### Assignment
Please state how many lines in the records below contain the word "Items", giving only the number.

### Exercise input
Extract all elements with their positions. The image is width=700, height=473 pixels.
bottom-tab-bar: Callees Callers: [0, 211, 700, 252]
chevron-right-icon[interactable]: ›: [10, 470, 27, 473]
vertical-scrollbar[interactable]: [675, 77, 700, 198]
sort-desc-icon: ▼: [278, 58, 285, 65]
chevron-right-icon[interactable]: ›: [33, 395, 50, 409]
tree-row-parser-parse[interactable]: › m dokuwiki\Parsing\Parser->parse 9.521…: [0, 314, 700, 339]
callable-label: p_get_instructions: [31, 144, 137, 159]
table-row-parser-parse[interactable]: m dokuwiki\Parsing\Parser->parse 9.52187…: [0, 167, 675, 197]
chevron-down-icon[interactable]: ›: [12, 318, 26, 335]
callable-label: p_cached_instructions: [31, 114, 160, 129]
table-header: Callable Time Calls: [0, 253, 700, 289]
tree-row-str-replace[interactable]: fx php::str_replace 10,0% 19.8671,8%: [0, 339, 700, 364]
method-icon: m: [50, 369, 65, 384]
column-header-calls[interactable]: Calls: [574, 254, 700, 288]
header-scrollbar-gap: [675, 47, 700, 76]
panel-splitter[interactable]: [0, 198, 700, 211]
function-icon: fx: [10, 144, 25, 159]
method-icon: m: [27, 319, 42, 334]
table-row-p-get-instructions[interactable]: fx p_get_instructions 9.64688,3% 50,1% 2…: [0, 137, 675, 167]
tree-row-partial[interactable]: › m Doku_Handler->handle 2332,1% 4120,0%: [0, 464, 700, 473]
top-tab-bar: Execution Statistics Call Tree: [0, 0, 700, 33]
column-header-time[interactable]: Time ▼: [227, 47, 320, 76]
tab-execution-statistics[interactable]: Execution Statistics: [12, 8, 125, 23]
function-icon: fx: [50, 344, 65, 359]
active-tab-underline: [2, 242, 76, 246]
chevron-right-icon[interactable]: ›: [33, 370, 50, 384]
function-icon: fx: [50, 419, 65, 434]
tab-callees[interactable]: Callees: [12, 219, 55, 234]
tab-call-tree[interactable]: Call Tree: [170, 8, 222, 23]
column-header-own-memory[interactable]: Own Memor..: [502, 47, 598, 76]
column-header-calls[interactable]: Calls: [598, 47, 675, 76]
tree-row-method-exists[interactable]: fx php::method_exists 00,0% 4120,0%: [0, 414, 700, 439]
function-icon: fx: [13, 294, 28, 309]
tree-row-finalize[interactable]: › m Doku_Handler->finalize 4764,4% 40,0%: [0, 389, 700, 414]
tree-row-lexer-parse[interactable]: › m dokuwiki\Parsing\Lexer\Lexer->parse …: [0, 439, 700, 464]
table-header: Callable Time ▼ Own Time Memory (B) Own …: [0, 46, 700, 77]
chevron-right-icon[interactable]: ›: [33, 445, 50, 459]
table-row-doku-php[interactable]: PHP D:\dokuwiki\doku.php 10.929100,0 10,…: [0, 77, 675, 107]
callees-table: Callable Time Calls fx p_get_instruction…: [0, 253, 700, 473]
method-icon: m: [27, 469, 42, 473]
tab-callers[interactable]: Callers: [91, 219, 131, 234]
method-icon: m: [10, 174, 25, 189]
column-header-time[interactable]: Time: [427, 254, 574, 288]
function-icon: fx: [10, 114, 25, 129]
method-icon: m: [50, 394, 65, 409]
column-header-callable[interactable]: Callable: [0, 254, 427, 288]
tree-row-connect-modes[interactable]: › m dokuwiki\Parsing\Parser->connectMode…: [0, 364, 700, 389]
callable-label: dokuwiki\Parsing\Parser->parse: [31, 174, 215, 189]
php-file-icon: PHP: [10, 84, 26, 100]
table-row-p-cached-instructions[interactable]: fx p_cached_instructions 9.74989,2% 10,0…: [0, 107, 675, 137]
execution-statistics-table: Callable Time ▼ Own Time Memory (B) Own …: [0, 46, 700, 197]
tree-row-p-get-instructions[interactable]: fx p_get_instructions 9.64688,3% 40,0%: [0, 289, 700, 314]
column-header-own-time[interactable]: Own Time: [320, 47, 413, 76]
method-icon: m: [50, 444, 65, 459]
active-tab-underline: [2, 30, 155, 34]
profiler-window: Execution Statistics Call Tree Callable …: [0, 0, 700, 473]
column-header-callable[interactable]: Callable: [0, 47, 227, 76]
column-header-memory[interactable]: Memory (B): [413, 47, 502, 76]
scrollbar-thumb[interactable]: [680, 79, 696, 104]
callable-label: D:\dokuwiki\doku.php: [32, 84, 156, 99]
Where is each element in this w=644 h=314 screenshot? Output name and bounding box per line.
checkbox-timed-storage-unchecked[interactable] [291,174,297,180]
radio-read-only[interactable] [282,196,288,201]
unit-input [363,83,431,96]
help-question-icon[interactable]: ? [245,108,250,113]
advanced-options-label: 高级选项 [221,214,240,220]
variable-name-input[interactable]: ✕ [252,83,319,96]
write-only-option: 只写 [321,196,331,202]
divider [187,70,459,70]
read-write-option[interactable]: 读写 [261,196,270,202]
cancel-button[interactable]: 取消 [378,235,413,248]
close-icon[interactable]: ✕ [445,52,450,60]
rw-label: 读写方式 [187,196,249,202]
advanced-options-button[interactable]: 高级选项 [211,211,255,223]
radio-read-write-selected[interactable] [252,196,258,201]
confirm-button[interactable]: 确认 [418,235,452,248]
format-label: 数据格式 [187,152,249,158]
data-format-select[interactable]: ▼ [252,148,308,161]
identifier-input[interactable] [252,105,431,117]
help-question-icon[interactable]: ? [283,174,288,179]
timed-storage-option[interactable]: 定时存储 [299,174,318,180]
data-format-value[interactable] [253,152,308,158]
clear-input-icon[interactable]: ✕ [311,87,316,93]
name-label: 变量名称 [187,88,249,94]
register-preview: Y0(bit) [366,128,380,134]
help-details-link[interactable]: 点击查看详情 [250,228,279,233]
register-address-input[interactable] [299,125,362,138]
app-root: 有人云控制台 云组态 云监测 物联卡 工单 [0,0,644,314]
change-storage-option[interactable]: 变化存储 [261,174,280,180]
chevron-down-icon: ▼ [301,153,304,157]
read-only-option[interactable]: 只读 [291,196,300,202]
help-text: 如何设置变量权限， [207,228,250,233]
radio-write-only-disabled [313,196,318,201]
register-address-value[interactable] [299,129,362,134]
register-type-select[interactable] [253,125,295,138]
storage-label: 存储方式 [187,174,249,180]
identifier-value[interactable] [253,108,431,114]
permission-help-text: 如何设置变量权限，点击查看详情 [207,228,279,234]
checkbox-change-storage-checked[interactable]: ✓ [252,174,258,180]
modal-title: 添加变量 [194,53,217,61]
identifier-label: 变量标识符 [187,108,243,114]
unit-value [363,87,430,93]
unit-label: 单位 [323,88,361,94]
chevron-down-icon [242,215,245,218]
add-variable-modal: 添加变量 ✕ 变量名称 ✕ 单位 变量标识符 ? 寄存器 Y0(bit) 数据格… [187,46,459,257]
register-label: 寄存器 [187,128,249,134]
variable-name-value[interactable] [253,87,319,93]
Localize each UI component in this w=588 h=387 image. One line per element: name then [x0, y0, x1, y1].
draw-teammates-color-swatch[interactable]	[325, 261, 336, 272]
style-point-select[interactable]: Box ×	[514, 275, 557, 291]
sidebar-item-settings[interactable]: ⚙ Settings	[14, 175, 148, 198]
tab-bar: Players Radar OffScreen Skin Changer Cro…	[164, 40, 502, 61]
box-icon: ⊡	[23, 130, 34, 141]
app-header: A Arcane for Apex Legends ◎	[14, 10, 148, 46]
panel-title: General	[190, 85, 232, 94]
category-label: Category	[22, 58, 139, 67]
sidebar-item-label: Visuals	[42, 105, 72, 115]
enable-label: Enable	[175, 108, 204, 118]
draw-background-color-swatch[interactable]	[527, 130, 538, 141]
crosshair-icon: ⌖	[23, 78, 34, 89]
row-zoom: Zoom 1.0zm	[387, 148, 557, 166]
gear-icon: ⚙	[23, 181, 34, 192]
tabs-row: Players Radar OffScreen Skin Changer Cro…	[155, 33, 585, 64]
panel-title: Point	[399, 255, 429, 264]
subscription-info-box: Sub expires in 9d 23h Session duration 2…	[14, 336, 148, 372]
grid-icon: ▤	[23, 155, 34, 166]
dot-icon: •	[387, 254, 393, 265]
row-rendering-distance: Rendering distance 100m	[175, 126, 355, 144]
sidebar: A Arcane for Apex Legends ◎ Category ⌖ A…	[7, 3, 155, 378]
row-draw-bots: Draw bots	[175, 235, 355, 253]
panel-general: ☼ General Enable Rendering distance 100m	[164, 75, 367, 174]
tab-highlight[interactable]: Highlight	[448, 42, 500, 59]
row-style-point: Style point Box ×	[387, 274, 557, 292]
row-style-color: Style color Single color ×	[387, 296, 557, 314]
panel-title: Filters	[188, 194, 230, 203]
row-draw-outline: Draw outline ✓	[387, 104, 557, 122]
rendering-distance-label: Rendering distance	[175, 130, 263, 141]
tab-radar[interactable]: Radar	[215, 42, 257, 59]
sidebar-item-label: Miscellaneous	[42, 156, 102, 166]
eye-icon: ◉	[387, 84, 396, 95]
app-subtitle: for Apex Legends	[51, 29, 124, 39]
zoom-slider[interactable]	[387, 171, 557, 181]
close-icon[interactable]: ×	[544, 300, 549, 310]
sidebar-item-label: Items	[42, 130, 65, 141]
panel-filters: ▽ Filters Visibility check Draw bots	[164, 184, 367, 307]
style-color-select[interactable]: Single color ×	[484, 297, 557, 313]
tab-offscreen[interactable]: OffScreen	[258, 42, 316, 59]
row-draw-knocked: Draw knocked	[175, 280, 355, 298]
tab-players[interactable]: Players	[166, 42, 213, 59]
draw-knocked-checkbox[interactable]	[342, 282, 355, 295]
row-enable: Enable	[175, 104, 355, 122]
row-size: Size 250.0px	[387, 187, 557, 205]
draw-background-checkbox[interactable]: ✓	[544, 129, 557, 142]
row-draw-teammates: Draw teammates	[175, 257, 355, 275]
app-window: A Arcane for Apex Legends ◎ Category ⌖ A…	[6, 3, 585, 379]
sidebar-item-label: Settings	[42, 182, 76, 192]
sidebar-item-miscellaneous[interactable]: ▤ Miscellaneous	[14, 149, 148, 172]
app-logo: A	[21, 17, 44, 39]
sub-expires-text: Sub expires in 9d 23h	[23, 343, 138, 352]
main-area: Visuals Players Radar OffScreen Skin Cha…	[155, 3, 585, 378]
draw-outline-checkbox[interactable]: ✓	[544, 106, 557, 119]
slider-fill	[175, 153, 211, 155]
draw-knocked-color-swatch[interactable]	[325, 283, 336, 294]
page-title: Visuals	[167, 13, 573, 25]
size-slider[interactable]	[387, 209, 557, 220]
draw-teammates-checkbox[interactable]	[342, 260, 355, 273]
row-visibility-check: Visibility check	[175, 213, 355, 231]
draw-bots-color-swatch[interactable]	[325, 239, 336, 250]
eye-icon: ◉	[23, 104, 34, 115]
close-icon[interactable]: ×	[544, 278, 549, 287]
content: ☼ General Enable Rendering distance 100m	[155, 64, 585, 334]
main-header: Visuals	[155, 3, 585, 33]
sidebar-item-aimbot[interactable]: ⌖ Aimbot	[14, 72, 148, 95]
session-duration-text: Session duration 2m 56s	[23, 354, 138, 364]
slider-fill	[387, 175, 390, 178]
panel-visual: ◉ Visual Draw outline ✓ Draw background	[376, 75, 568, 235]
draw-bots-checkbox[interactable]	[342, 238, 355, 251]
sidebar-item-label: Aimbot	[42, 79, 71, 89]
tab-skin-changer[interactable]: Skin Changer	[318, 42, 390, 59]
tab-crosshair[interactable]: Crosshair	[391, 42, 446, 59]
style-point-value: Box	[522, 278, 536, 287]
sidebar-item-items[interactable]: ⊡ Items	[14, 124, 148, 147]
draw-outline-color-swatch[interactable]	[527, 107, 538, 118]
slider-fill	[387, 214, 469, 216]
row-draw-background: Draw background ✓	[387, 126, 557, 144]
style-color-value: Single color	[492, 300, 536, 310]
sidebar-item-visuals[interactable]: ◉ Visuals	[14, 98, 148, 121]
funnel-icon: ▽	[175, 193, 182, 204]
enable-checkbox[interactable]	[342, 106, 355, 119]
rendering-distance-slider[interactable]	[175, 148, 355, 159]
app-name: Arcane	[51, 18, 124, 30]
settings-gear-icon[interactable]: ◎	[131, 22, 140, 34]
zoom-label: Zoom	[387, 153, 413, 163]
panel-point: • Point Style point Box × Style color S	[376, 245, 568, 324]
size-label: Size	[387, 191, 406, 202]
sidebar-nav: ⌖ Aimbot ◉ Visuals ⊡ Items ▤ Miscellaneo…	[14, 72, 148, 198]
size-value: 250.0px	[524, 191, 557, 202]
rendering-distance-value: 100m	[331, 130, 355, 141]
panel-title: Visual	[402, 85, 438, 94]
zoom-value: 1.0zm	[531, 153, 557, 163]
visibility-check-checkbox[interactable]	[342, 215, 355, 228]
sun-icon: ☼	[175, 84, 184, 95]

### Task result
3